Only lines containing "משרדים" are wanted from the data below. Copy those lines.

THE DATA:
◇ ◇ ◇ ◇ ◇

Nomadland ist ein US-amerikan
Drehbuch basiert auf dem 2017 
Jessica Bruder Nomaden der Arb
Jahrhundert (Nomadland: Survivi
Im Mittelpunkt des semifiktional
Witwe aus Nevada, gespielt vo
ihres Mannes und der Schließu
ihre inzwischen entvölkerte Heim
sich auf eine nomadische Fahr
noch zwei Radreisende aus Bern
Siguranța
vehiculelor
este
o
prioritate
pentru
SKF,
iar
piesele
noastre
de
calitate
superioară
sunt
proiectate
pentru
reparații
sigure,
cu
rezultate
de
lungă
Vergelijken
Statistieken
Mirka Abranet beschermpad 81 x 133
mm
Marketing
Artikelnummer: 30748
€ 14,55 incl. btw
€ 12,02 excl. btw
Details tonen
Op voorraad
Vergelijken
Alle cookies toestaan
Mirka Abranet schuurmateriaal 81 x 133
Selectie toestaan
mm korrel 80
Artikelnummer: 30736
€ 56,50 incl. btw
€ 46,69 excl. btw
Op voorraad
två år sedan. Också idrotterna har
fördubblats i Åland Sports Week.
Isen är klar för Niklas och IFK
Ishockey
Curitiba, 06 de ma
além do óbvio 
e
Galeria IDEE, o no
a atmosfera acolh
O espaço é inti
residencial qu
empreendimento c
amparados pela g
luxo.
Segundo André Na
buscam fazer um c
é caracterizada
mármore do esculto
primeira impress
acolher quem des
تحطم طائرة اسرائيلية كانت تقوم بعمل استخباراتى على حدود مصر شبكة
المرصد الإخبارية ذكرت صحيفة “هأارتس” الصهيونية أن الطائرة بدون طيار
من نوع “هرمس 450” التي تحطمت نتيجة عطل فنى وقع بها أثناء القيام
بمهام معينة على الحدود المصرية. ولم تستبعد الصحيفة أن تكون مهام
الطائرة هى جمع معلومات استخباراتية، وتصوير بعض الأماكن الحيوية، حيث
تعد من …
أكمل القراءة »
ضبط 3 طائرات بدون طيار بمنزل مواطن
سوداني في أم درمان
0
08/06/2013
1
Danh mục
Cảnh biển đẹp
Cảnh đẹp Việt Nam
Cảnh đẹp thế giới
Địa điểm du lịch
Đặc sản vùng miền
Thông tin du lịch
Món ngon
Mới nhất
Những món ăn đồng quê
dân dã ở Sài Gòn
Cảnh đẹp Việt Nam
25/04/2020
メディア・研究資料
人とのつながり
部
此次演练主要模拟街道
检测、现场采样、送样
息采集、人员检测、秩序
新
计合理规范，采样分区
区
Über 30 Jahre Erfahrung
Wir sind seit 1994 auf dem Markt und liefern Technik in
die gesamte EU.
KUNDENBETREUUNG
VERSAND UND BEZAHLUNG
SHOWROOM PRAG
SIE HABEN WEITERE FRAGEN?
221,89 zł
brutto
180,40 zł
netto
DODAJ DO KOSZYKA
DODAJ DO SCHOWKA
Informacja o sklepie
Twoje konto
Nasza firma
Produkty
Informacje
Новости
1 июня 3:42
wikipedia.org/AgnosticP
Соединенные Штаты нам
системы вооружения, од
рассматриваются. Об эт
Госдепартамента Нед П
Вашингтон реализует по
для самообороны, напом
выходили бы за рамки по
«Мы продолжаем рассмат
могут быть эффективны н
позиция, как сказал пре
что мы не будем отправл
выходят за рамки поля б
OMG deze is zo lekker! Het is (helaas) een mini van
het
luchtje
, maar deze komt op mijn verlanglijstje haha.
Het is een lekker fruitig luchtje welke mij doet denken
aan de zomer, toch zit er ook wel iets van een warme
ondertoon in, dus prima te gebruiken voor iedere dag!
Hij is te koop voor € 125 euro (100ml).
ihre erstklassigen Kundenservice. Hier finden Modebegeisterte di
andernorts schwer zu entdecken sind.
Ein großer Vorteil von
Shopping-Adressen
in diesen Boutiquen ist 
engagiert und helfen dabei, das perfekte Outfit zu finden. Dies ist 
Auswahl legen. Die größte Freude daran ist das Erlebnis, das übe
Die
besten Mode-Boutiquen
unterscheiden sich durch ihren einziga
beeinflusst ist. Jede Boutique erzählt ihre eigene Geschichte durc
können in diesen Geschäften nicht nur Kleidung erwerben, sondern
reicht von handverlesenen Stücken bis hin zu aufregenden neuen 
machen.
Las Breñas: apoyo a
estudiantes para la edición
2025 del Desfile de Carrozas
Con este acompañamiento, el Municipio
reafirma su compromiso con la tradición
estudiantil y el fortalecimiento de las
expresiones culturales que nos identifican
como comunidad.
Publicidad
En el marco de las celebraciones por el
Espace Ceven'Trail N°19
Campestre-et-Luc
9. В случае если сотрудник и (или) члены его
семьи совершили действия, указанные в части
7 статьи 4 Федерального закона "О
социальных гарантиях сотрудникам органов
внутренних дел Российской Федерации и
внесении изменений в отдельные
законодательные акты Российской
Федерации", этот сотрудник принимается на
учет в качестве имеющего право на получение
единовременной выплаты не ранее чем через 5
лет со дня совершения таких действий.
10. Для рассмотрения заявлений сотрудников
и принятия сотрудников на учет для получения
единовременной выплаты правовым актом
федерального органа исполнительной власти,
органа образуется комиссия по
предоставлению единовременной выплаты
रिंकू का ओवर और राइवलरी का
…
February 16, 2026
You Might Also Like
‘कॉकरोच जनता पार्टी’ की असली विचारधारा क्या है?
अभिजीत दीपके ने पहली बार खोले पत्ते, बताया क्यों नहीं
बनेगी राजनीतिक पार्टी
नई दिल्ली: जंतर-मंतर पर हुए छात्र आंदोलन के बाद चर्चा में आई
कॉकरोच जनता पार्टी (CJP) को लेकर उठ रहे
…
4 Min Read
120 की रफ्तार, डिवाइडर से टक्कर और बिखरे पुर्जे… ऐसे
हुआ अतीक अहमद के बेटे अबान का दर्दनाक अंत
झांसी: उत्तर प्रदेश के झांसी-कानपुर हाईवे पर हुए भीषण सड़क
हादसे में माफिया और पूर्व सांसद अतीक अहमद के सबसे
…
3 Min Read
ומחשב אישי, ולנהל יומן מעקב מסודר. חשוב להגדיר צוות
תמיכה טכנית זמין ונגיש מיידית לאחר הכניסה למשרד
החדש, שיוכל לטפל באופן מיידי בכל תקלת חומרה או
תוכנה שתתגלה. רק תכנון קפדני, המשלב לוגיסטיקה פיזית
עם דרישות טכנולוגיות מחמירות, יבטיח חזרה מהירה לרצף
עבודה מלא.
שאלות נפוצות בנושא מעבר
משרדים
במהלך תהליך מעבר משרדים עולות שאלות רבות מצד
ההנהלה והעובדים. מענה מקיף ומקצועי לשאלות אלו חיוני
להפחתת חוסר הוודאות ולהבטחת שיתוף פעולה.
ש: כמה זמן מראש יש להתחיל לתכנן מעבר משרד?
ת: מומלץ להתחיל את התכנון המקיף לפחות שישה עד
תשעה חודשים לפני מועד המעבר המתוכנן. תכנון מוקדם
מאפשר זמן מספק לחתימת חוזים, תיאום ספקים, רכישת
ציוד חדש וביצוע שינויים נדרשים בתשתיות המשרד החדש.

◇ ◇ ◇ ◇ ◇

RESULT:
משרדים
במהלך תהליך מעבר משרדים עולות שאלות רבות מצד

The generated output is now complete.